Most whiskey drinkers will be familiar with these, they are usually cube-shaped stones that you put in your freezer, and used in place of ice to keep whiskey chilled yet undiluted. Strictly speaking the ones I’m using are steel ice, they are made of stainless steel with a gel centre. These chill just as well as ice cubes, and don’t wet the glasses. Also unlike ice that came directly out of the freezer, these things don’t stick to your glass, and can be removed easily when the drink is ready to be served. Just make sure the ones you use are free of sharp edges so they do not scratch your glassware.

Rearranged my stuff a little bit, this is where I keep my books and tools from now on; looks much neater now.

I’m completely broke at the moment, so may not be able to start making drinks until early October, which is fine since that’s when all my new books, booze, and tools start to arrive.

Desert Sling

  • Hendrick’s Gin - 1 oz
  • Cherry “Sangue Morlacco” - ½ oz
  • Stone’s Ginger Wine - 1 oz
  • Lime Juice - ½ oz
  • Orange Juice - 2 oz
  • The Bitter Truth Jerry Thomas Own Decanter Bitters - 1 dash
  • Grenadine - ½ tsp
  • Soda Water - 1 oz
  • Shake everything except soda with ice and strain into an ice-filled long tumbler, add soda water. Garnish with an orange slice and a cherry.

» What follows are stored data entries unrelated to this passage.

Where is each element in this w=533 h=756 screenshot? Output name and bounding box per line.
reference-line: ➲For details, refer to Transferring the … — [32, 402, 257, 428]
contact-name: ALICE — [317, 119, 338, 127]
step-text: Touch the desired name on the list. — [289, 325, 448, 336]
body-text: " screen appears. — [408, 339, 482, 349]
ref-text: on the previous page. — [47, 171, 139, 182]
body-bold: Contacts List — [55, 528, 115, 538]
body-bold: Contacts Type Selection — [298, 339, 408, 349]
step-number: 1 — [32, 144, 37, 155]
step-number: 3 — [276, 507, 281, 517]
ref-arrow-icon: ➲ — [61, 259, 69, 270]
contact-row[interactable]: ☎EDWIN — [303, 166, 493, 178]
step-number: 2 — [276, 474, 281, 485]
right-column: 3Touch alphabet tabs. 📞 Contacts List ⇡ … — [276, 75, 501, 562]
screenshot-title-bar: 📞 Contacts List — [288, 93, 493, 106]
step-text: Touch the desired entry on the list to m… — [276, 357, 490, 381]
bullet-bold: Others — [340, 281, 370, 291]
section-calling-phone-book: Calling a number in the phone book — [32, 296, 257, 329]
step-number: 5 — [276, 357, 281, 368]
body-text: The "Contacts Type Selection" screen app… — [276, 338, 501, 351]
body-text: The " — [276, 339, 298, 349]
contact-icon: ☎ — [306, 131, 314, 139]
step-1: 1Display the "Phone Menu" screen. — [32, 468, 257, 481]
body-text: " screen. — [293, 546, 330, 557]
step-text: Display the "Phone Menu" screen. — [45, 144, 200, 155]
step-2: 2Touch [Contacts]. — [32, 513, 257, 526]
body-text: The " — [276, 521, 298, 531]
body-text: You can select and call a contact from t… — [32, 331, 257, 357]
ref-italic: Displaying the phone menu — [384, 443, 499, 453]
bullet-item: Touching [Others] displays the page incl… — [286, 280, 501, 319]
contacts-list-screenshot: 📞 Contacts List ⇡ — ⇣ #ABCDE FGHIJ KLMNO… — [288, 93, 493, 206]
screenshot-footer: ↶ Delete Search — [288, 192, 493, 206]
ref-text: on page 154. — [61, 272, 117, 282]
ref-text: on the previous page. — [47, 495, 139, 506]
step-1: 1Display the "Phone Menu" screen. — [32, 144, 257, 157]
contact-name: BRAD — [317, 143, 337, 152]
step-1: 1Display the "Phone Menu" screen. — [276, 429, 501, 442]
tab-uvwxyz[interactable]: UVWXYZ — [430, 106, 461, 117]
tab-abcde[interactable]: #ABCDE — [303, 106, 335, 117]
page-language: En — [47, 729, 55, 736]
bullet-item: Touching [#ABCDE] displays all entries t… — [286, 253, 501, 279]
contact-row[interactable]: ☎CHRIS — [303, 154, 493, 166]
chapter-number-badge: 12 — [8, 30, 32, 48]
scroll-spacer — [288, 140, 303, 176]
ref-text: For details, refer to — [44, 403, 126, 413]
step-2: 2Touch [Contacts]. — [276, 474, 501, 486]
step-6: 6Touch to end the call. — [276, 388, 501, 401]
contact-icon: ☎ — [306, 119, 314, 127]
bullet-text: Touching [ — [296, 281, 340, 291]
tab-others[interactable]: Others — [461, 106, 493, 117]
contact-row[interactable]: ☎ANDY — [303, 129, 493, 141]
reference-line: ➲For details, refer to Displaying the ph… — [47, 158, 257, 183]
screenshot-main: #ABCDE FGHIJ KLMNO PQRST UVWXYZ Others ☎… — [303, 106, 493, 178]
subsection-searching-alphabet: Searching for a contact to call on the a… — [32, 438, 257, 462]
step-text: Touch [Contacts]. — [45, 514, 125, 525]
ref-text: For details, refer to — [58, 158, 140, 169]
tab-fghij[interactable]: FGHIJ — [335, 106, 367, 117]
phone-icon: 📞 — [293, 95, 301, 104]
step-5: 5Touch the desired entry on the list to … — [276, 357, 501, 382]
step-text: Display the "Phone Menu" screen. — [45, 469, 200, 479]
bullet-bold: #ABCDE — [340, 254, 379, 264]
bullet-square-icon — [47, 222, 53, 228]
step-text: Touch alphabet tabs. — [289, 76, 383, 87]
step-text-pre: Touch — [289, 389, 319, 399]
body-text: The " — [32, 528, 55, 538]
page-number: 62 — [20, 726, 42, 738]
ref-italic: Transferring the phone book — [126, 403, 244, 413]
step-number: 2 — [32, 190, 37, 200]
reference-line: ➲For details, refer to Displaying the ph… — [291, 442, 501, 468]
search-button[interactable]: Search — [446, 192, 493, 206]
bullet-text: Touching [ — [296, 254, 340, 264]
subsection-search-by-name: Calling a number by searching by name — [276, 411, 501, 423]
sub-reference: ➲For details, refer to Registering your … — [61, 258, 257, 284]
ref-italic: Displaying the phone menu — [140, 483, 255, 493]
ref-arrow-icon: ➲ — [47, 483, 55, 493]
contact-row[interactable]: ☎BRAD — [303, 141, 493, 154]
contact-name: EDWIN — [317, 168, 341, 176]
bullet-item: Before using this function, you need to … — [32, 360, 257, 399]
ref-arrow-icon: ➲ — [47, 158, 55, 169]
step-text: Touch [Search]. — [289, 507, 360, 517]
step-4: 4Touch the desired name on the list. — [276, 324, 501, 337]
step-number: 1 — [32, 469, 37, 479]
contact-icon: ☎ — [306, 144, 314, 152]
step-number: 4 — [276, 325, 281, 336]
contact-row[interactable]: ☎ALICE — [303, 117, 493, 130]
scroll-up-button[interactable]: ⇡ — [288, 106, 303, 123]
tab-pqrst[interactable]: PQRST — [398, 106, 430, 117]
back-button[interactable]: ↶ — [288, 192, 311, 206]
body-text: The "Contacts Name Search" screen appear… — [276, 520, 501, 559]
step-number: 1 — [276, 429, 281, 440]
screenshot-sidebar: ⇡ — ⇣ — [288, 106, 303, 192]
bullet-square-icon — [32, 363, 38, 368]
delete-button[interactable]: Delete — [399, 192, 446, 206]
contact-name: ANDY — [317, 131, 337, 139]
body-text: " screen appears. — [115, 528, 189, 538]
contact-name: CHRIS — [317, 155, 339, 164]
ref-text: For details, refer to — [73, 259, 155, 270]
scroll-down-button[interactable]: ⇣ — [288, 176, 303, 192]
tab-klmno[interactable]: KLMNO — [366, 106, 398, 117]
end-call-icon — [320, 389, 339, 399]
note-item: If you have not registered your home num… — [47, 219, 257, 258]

An original cocktail by me.

I really don’t invent drinks very much, and mostly prefer to enjoy creations of others. This is perhaps the third drink I’ve ever created in my life. If you have been following me for a while, you may be able to guess what the inspirations behind this cocktail are.

Mickie Walker

  • Scotch Whisky - 1 ½ oz
  • Sweet Vermouth - ½ oz
  • Lemon Juice - 1 dash
  • Grenadine - 1 dash
  • Stir everything with ice and strain into a chilled cocktail glass.

I can only assume that the drink was named after the American boxer Mickey Walker (1903 - 1981). It’s a Rob Roy sort of drink, with a hint of citrus and pomegranate. Much smoother than I had expected, though the strength of 3 spirit to 1 wine is pretty evident.

Just got back to my own place, I had a terrible holiday to be honest.

All my furniture had been replaced with new ones, and so I’ve spent all day cleaning and rearranging the room. You might not be able to see it, but this wardrobe is actually quite deep, there are like 6 rows of booze on the top layer. Of course there will be even more soon.

It may take a few days to a week to get things back in motion; considering I will need to clean my tools; start making ice again; buying ingredients… as well as dealing with other stuff.